The more I'm testing XLIFF with ITS and the more I'm having doubts that always using mrk to hold the ITS annotations that exist in the original document is the best solution.

For example, for the following HTML code

<p>Exampe of user name: <span its:allowedCharacters="[a-zA-Z0-9]">Aldus123</span></p>

we recommend:

<source>Exampe of user name: <g id="1"><mrk its:allowedCharacters="[a-zA-Z0-9]" mtype="x-its">Aldus123</mrk></g></source>

and not:

<source>Exampe of user name: <g id="1" its:allowedCharacters="[a-zA-Z0-9]">Aldus123</g></source>


Here are some reasons why the second solutions would be best:

- It's shorter, simpler.

- Having the annotation does not add elements in the content (better for TM matches for many tools)

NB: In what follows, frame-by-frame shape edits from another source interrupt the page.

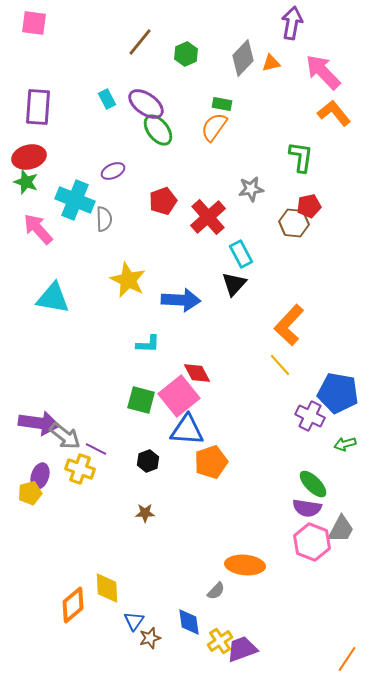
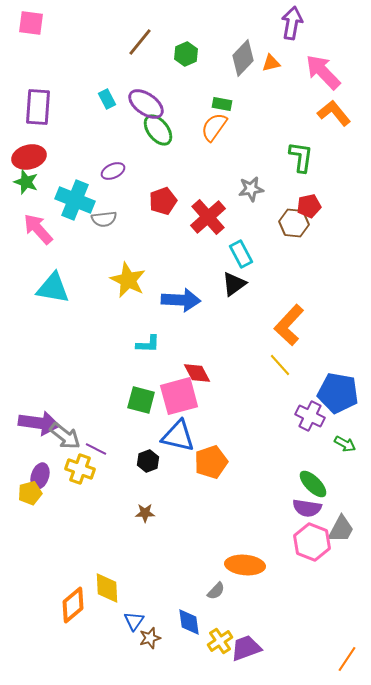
pink square at (34, 23): moved 3 px left
gray semicircle at (104, 219): rotated 85 degrees clockwise
black triangle at (234, 284): rotated 12 degrees clockwise
cyan triangle at (53, 298): moved 10 px up
pink square at (179, 396): rotated 24 degrees clockwise
blue triangle at (187, 430): moved 9 px left, 6 px down; rotated 9 degrees clockwise
green arrow at (345, 444): rotated 135 degrees counterclockwise
purple trapezoid at (242, 649): moved 4 px right, 1 px up
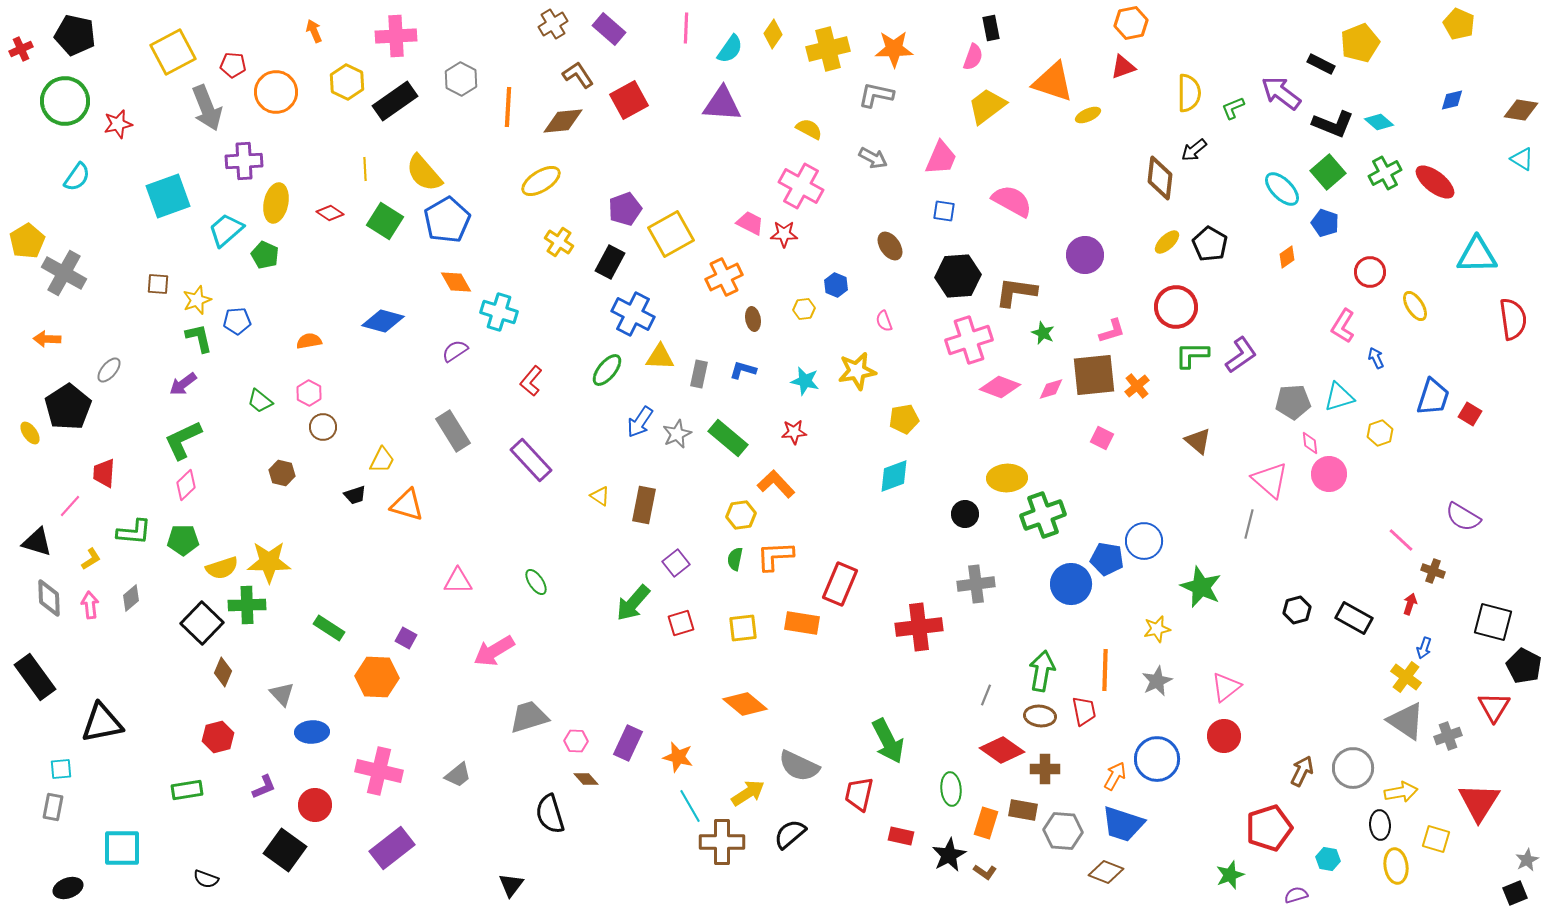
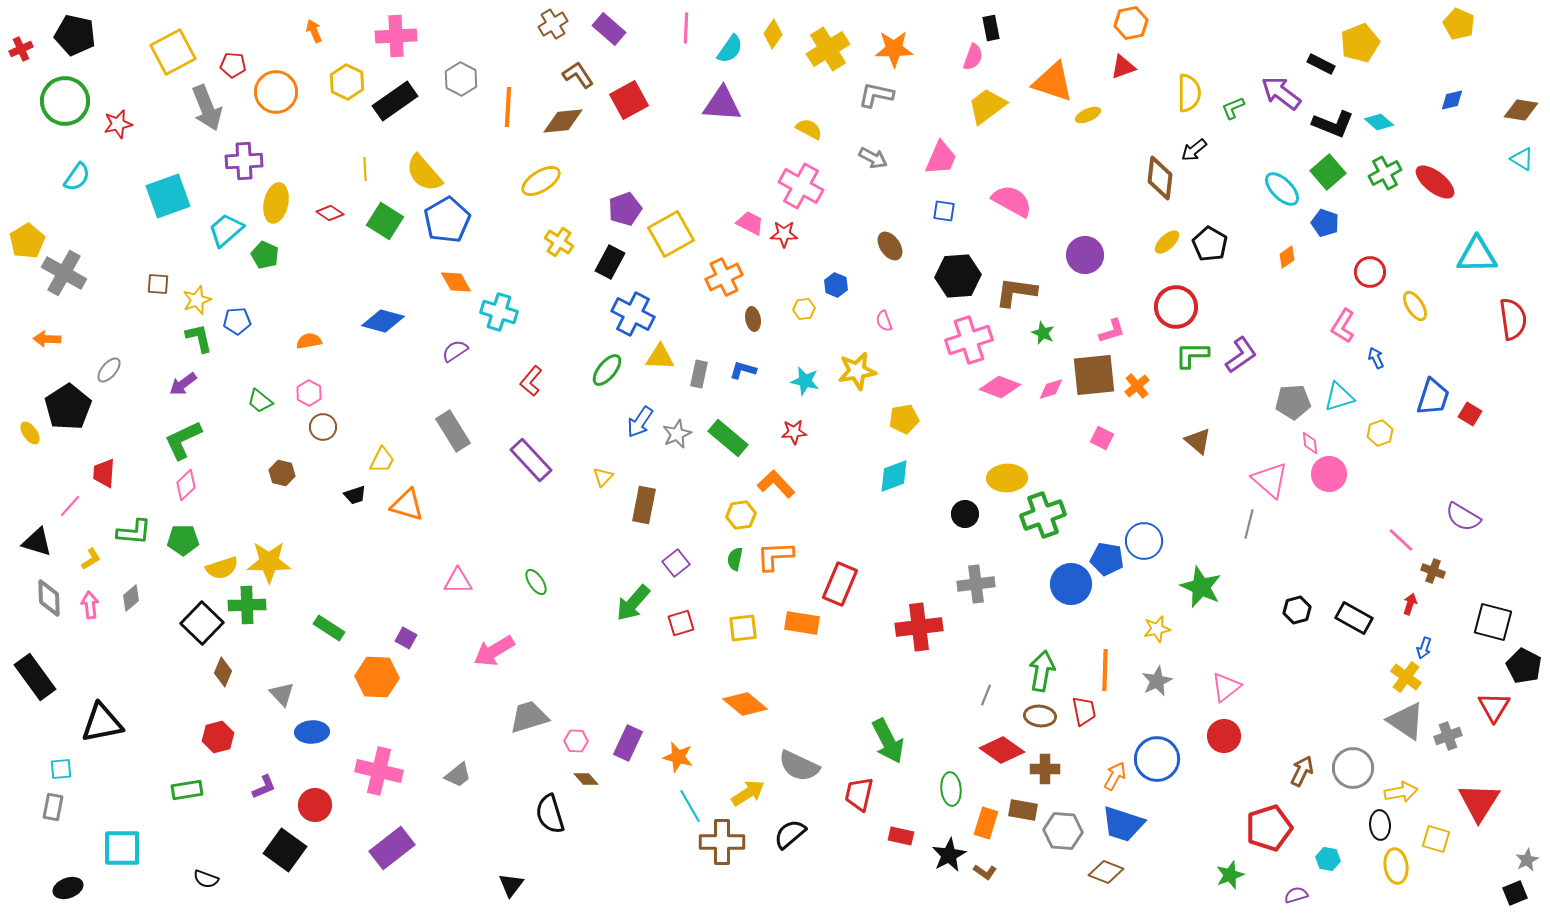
yellow cross at (828, 49): rotated 18 degrees counterclockwise
yellow triangle at (600, 496): moved 3 px right, 19 px up; rotated 40 degrees clockwise
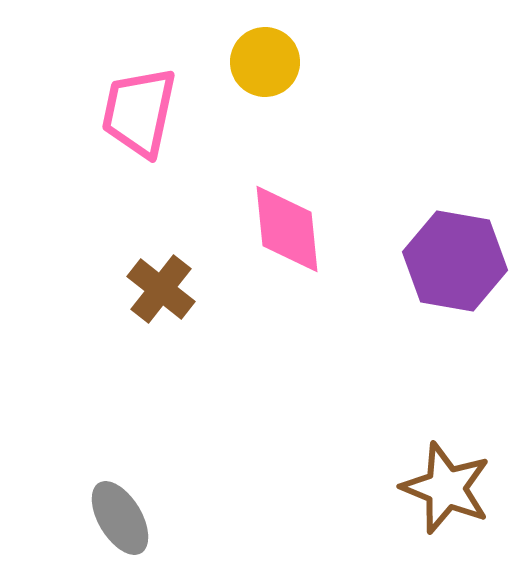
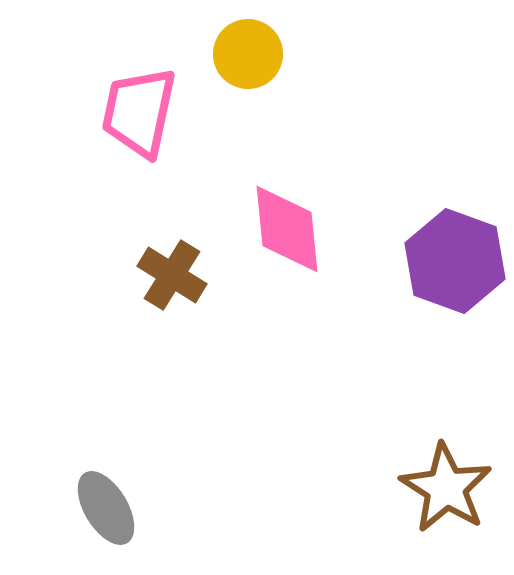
yellow circle: moved 17 px left, 8 px up
purple hexagon: rotated 10 degrees clockwise
brown cross: moved 11 px right, 14 px up; rotated 6 degrees counterclockwise
brown star: rotated 10 degrees clockwise
gray ellipse: moved 14 px left, 10 px up
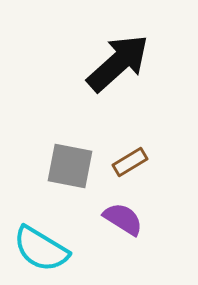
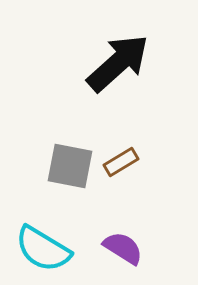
brown rectangle: moved 9 px left
purple semicircle: moved 29 px down
cyan semicircle: moved 2 px right
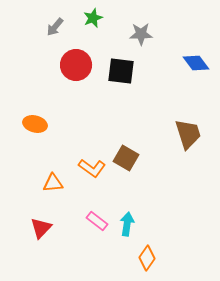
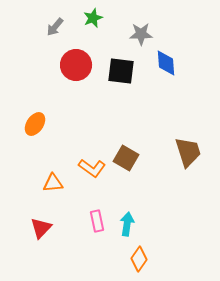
blue diamond: moved 30 px left; rotated 32 degrees clockwise
orange ellipse: rotated 70 degrees counterclockwise
brown trapezoid: moved 18 px down
pink rectangle: rotated 40 degrees clockwise
orange diamond: moved 8 px left, 1 px down
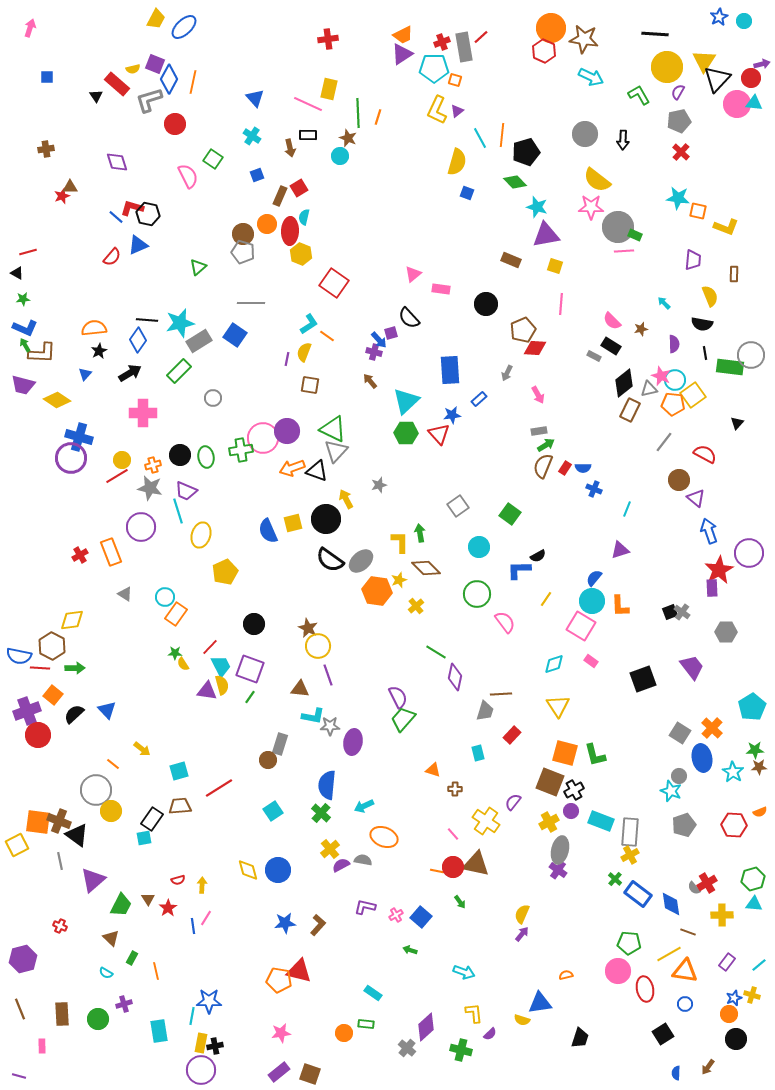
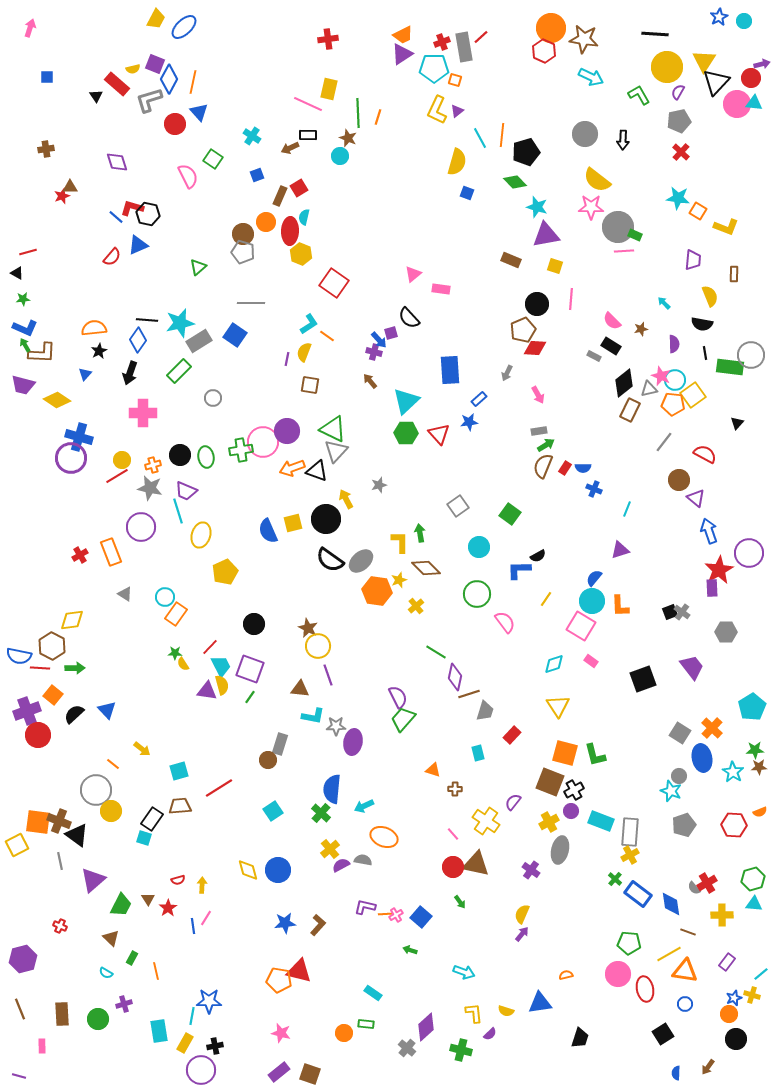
black triangle at (717, 79): moved 1 px left, 3 px down
blue triangle at (255, 98): moved 56 px left, 14 px down
brown arrow at (290, 148): rotated 78 degrees clockwise
orange square at (698, 211): rotated 18 degrees clockwise
orange circle at (267, 224): moved 1 px left, 2 px up
black circle at (486, 304): moved 51 px right
pink line at (561, 304): moved 10 px right, 5 px up
black arrow at (130, 373): rotated 140 degrees clockwise
blue star at (452, 415): moved 17 px right, 7 px down
pink circle at (263, 438): moved 4 px down
brown line at (501, 694): moved 32 px left; rotated 15 degrees counterclockwise
gray star at (330, 726): moved 6 px right
blue semicircle at (327, 785): moved 5 px right, 4 px down
cyan square at (144, 838): rotated 28 degrees clockwise
purple cross at (558, 870): moved 27 px left
orange line at (437, 871): moved 52 px left, 43 px down; rotated 16 degrees counterclockwise
cyan line at (759, 965): moved 2 px right, 9 px down
pink circle at (618, 971): moved 3 px down
yellow semicircle at (522, 1020): moved 16 px left, 9 px up
pink star at (281, 1033): rotated 24 degrees clockwise
yellow rectangle at (201, 1043): moved 16 px left; rotated 18 degrees clockwise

- It's a lot easier for tools to update the inline codes if the ITS markup is on it instead of on a separate element.

- The mrk element in 1.2 has no way to work with overlapping codes, so if for example you segment at the middle of a mrk span, it's veru difficult to represent the resulting annotation(s).

- Using directly the <g>/<bpt> element also fixes the potential accidental case when some text get inserted between the <g>/<bpt> and the <mrk>.


Sure there are cases, like for comments, terms, where for compatibility using mrk may bring some advantages. But it seem minimal, and I wonder if those cases could be seen as exceptions rather than trying to apply a more cumbersome rule to all cases. 

Thoughts?
-yves

Received on Tuesday, 14 May 2013 16:26:30 UTC